◆ Assigned task: Keeping every word the same, give again only the lines from the one with "al orden de llegada al mismo. No se admiten" through the end of the data, both included, and leave every picture out.

◆ Page images and extracted text:
────────

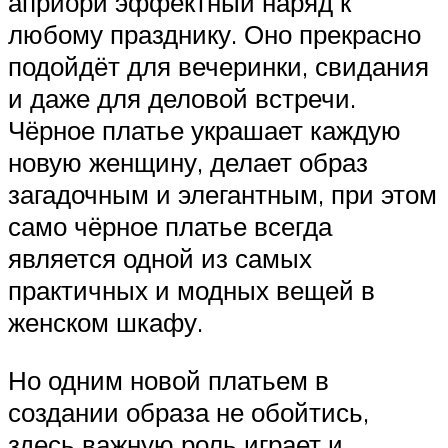
априори эффектный наряд к
любому празднику. Оно прекрасно
подойдёт для вечеринки, свидания
и даже для деловой встречи.
Чёрное платье украшает каждую
новую женщину, делает образ
загадочным и элегантным, при этом
само чёрное платье всегда
является одной из самых
практичных и модных вещей в
женском шкафу.
Но одним новой платьем в
создании образа не обойтись,
здесь важную роль играет и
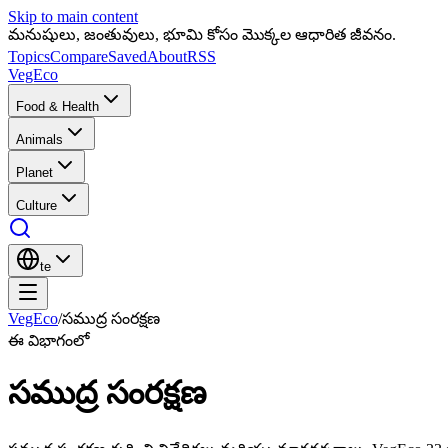
Skip to main content
మనుషులు, జంతువులు, భూమి కోసం మొక్కల ఆధారిత జీవనం.
Topics
Compare
Saved
About
RSS
VegEco
Food & Health
Animals
Planet
Culture
te
VegEco
/
సముద్ర సంరక్షణ
ఈ విభాగంలో
సముద్ర సంరక్షణ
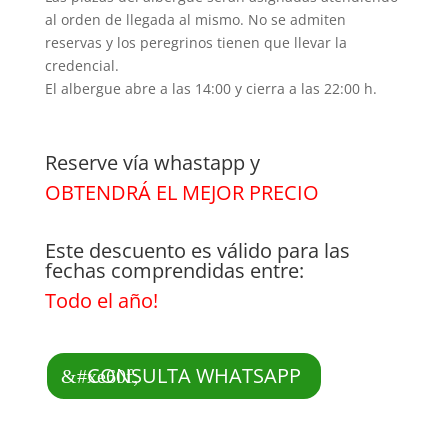
al orden de llegada al mismo. No se admiten
reservas y los peregrinos tienen que llevar la
credencial.
El albergue abre a las 14:00 y cierra a las 22:00 h.
Reserve vía whastapp y
OBTENDRÁ EL MEJOR PRECIO
Este descuento es válido para las
fechas comprendidas entre:
Todo el año!
CONSULTA WHATSAPP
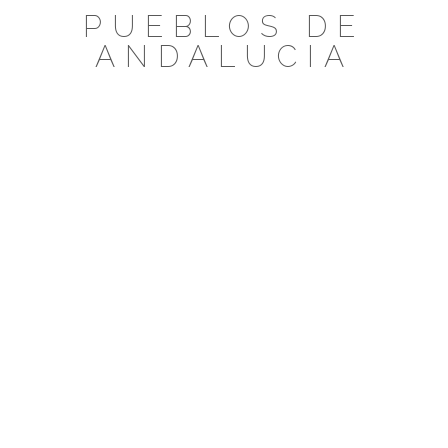
Saltar
PUEBLOS DE
al
ANDALUCIA
contenido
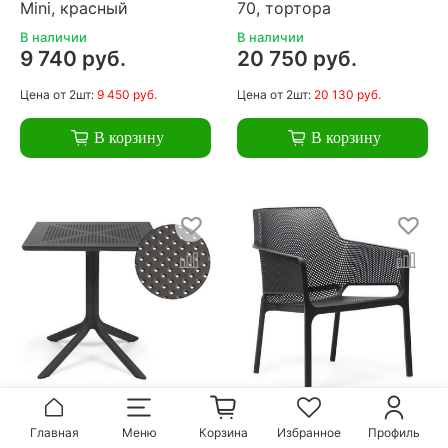
Mini, красный
70, тортора
В наличии
В наличии
9 740 руб.
20 750 руб.
Цена
от 2шт:
9 450 руб.
Цена
от 2шт:
20 130 руб.
В корзину
В корзину
Стол пластиковый
Кресло пластиковое,
Главная
Меню
Корзина
Избранное
Профиль
обеденный Nardi Clip
Nardi Net Relax,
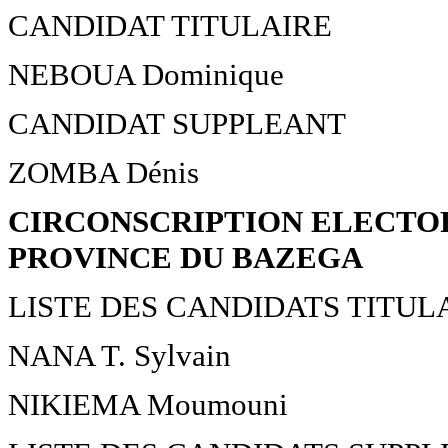
CANDIDAT TITULAIRE
NEBOUA Dominique
CANDIDAT SUPPLEANT
ZOMBA Dénis
CIRCONSCRIPTION ELECTOR
PROVINCE DU BAZEGA
LISTE DES CANDIDATS TITUL
NANA T. Sylvain
NIKIEMA Moumouni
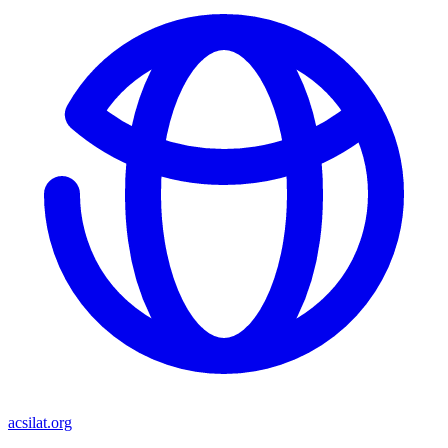
acsilat.org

────────

◆ Output of the task:
al orden de llegada al mismo. No se admiten
reservas y los peregrinos tienen que llevar la
credencial.
El albergue abre a las 14:00 y cierra a las 22:00 h.
Reserve vía whastapp y
OBTENDRÁ EL MEJOR PRECIO
Este descuento es válido para las
fechas comprendidas entre:
Todo el año!
CONSULTA WHATSAPP
Saltar
PUEBLOS DE
al
ANDALUCIA
contenido
Mini, красный
70, тортора
В наличии
В наличии
9 740 руб.
20 750 руб.
Цена
от 2шт:
9 450 руб.
Цена
от 2шт:
20 130 руб.
В корзину
В корзину
Стол пластиковый
Кресло пластиковое,
Главная
Меню
Корзина
Избранное
Профиль
обеденный Nardi Clip
Nardi Net Relax,
CANDIDAT TITULAIRE
NEBOUA Dominique
CANDIDAT SUPPLEANT
ZOMBA Dénis
CIRCONSCRIPTION ELECTOR
PROVINCE DU BAZEGA
LISTE DES CANDIDATS TITUL
NANA T. Sylvain
NIKIEMA Moumouni
acsilat.org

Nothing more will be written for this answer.